(The task) Exactly the lines from the one containing "yang tidak hanya" through the end of the data, and nothing more, should be retyped; pictures stay out.

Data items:
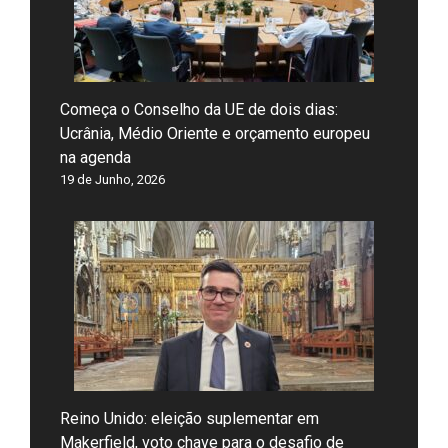
Começa o Conselho da UE de dois dias:
Ucrânia, Médio Oriente e orçamento europeu
na agenda
19 de Junho, 2026
Reino Unido: eleição suplementar em
Makerfield, voto chave para o desafio de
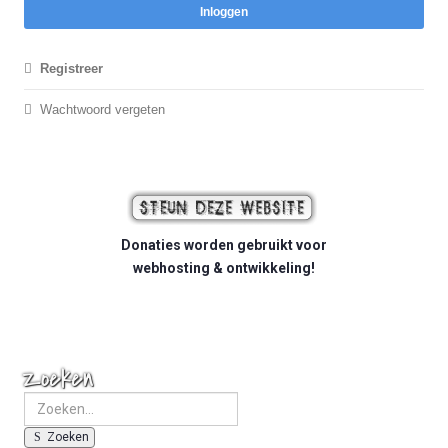
Inloggen
Registreer
Wachtwoord vergeten
Donaties worden gebruikt voor
webhosting & ontwikkeling!
Zoeken
Zoeken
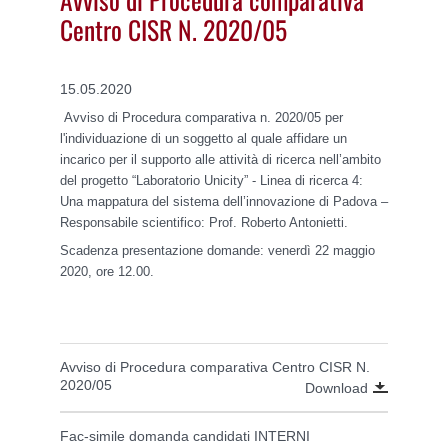
Centro CISR N. 2020/05
15.05.2020
Avviso di Procedura comparativa n. 2020/05 per
l'individuazione di un soggetto al quale affidare un
incarico per il supporto alle attività di ricerca nell’ambito
del progetto “Laboratorio Unicity” - Linea di ricerca 4:
Una mappatura del sistema dell’innovazione di Padova –
Responsabile scientifico: Prof. Roberto Antonietti.
Scadenza presentazione domande: venerdì 22 maggio
2020, ore 12.00.
Avviso di Procedura comparativa Centro CISR N.
2020/05
Download
Fac-simile domanda candidati INTERNI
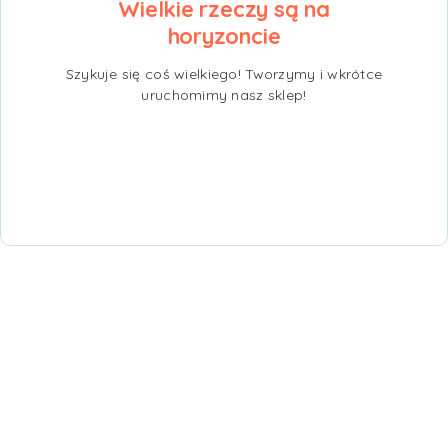
Wielkie rzeczy są na
horyzoncie
Szykuje się coś wielkiego! Tworzymy i wkrótce
uruchomimy nasz sklep!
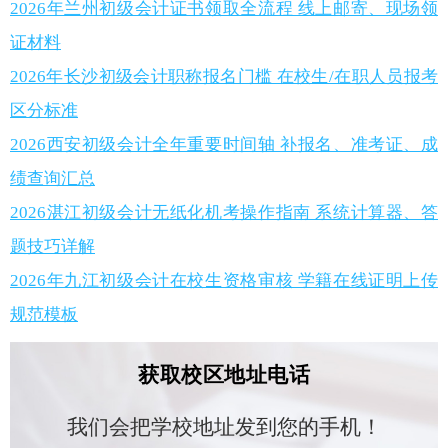
2026年兰州初级会计证书领取全流程 线上邮寄、现场领
证材料
2026年长沙初级会计职称报名门槛 在校生/在职人员报考
区分标准
2026西安初级会计全年重要时间轴 补报名、准考证、成
绩查询汇总
2026湛江初级会计无纸化机考操作指南 系统计算器、答
题技巧详解
2026年九江初级会计在校生资格审核 学籍在线证明上传
规范模板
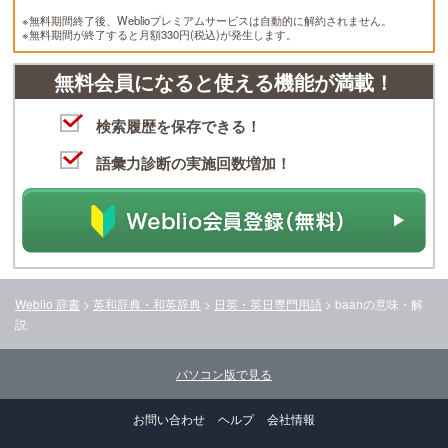
※無料期間終了後、Weblioプレミアムサービスは自動的に解約されません。
※無料期間が終了すると月額330円(税込)が発生します。
無料会員になると使える機能が満載！
検索履歴を保存できる！
語彙力診断の実施回数増加！
Weblio 辞書
>
英和辞典・和英辞典
>
日英・英日専門用語
>
baan
の意味・解
説
パソコン版で見る
お問い合わせ
ヘルプ
会社情報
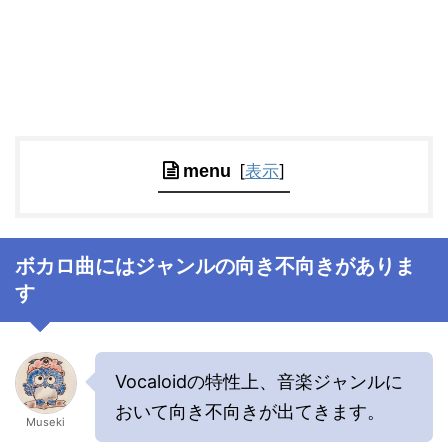
[
表示
]
menu
ボカロ曲にはジャンルの向き不向きがありま
す
Vocaloidの特性上、音楽ジャンルに
おいて向き不向きが出てきます。
Museki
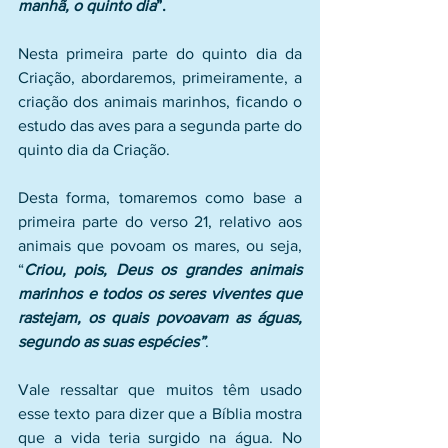
manhã, o quinto dia
”.
Nesta primeira parte do quinto dia da 
Criação, abordaremos, primeiramente, a 
criação dos animais marinhos, ficando o 
estudo das aves para a segunda parte do 
quinto dia da Criação. 
Desta forma, tomaremos como base a 
primeira parte do verso 21, relativo aos 
animais que povoam os mares, ou seja, 
“
Criou, pois, Deus os grandes animais 
marinhos e todos os seres viventes que 
rastejam, os quais povoavam as águas, 
segundo as suas espécies”
. 
Vale ressaltar que muitos têm usado 
esse texto para dizer que a Bíblia mostra 
que a vida teria surgido na água. No 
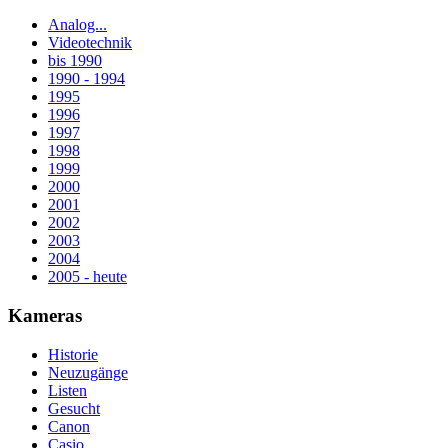
Analog...
Videotechnik
bis 1990
1990 - 1994
1995
1996
1997
1998
1999
2000
2001
2002
2003
2004
2005 - heute
Kameras
Historie
Neuzugänge
Listen
Gesucht
Canon
Casio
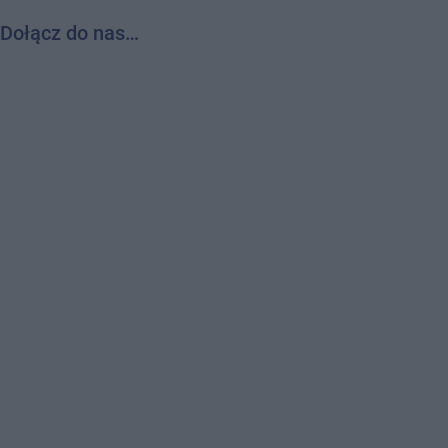
Dołącz do nas…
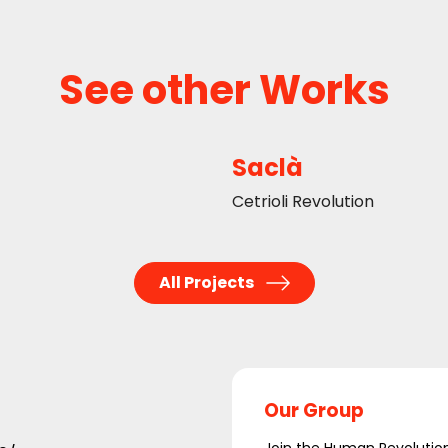
See other Works
Saclà
Cetrioli Revolution
All Projects
Our Group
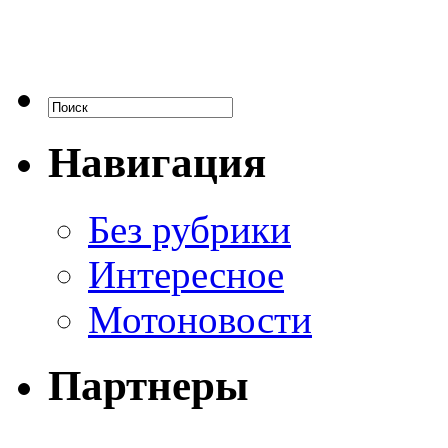
Навигация
Без рубрики
Интересное
Мотоновости
Партнеры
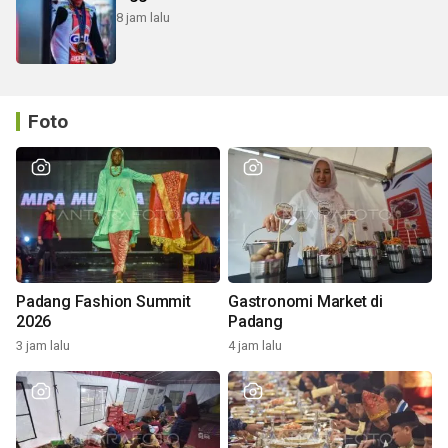
8 jam lalu
Foto
Padang Fashion Summit
Gastronomi Market di
2026
Padang
3 jam lalu
4 jam lalu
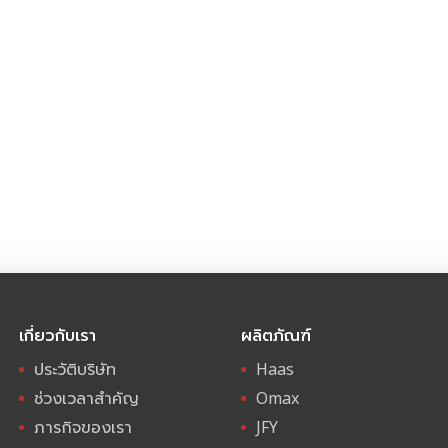
เกี่ยวกับเรา
ผลิตภัณฑ์
ประวัติบริษัท
Haas
ช่วงเวลาสำคัญ
Omax
ภารกิจของเรา
JFY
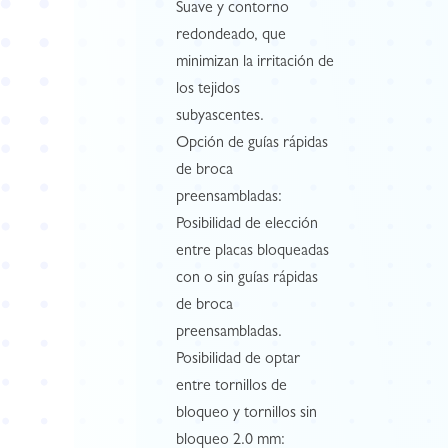
Suave y contorno
redondeado, que
minimizan la irritación de
los tejidos
subyascentes.
Opción de guías rápidas
de broca
preensambladas:
Posibilidad de elección
entre placas bloqueadas
con o sin guías rápidas
de broca
preensambladas.
Posibilidad de optar
entre tornillos de
bloqueo y tornillos sin
bloqueo 2.0 mm:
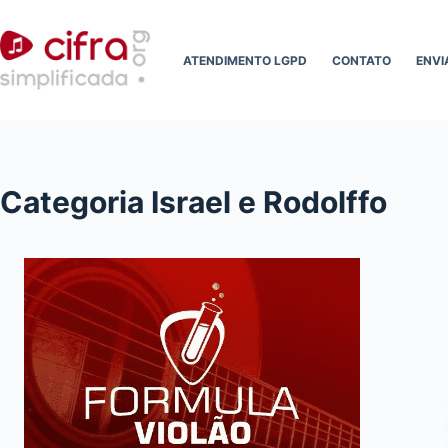
Pular
para
ATENDIMENTO LGPD
CONTATO
ENVI
o
conteúdo
Categoria
Israel e Rodolffo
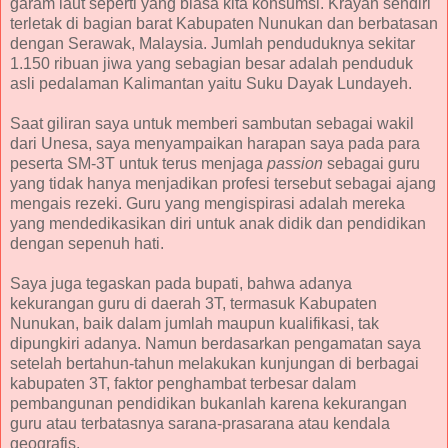
garam laut seperti yang biasa kita konsumsi. Krayan sendiri
terletak di bagian barat Kabupaten Nunukan dan berbatasan
dengan Serawak, Malaysia. Jumlah penduduknya sekitar
1.150 ribuan jiwa yang sebagian besar adalah penduduk
asli pedalaman Kalimantan yaitu Suku Dayak Lundayeh.
Saat giliran saya untuk memberi sambutan sebagai wakil
dari Unesa, saya menyampaikan harapan saya pada para
peserta SM-3T untuk terus menjaga
passion
sebagai guru
yang tidak hanya menjadikan profesi tersebut sebagai ajang
mengais rezeki. Guru yang mengispirasi adalah mereka
yang mendedikasikan diri untuk anak didik dan pendidikan
dengan sepenuh hati.
Saya juga tegaskan pada bupati, bahwa adanya
kekurangan guru di daerah 3T, termasuk Kabupaten
Nunukan, baik dalam jumlah maupun kualifikasi, tak
dipungkiri adanya. Namun berdasarkan pengamatan saya
setelah bertahun-tahun melakukan kunjungan di berbagai
kabupaten 3T, faktor penghambat terbesar dalam
pembangunan pendidikan bukanlah karena kekurangan
guru atau terbatasnya sarana-prasarana atau kendala
geografis.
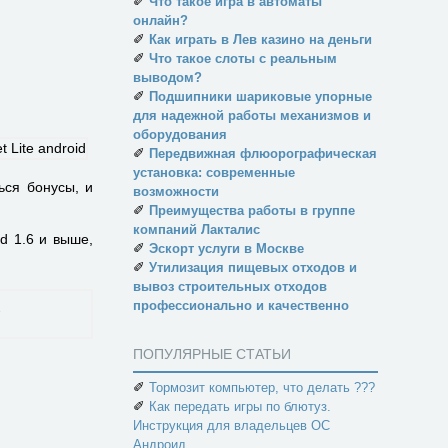
✐
Что такое игра в автоматы
онлайн?
✐
Как играть в Лев казино на деньги
✐
Что такое слоты с реальным
выводом?
✐
Подшипники шариковые упорные
для надежной работы механизмов и
оборудования
✐
Передвижная флюорографическая
установка: современные
ься бонусы, и
возможности
✐
Преимущества работы в группе
компаний Лакталис
d 1.6 и выше,
✐
Эскорт услуги в Москве
✐
Утилизация пищевых отходов и
вывоз строительных отходов
профессионально и качественно
ПОПУЛЯРНЫЕ СТАТЬИ
✐
Тормозит компьютер, что делать ???
✐
Как передать игры по блютуз.
Инструкция для владельцев ОС
Андроид.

(Written answer)
yang tidak hanya menjadikan profesi tersebut sebagai ajang
mengais rezeki. Guru yang mengispirasi adalah mereka
yang mendedikasikan diri untuk anak didik dan pendidikan
dengan sepenuh hati.
Saya juga tegaskan pada bupati, bahwa adanya
kekurangan guru di daerah 3T, termasuk Kabupaten
Nunukan, baik dalam jumlah maupun kualifikasi, tak
dipungkiri adanya. Namun berdasarkan pengamatan saya
setelah bertahun-tahun melakukan kunjungan di berbagai
kabupaten 3T, faktor penghambat terbesar dalam
pembangunan pendidikan bukanlah karena kekurangan
guru atau terbatasnya sarana-prasarana atau kendala
geografis.
✐
Что такое игра в автоматы
онлайн?
✐
Как играть в Лев казино на деньги
✐
Что такое слоты с реальным
выводом?
✐
Подшипники шариковые упорные
для надежной работы механизмов и
оборудования
✐
Передвижная флюорографическая
установка: современные
ься бонусы, и
возможности
✐
Преимущества работы в группе
компаний Лакталис
d 1.6 и выше,
✐
Эскорт услуги в Москве
✐
Утилизация пищевых отходов и
вывоз строительных отходов
профессионально и качественно
ПОПУЛЯРНЫЕ СТАТЬИ
✐
Тормозит компьютер, что делать ???
✐
Как передать игры по блютуз.
Инструкция для владельцев ОС
Андроид.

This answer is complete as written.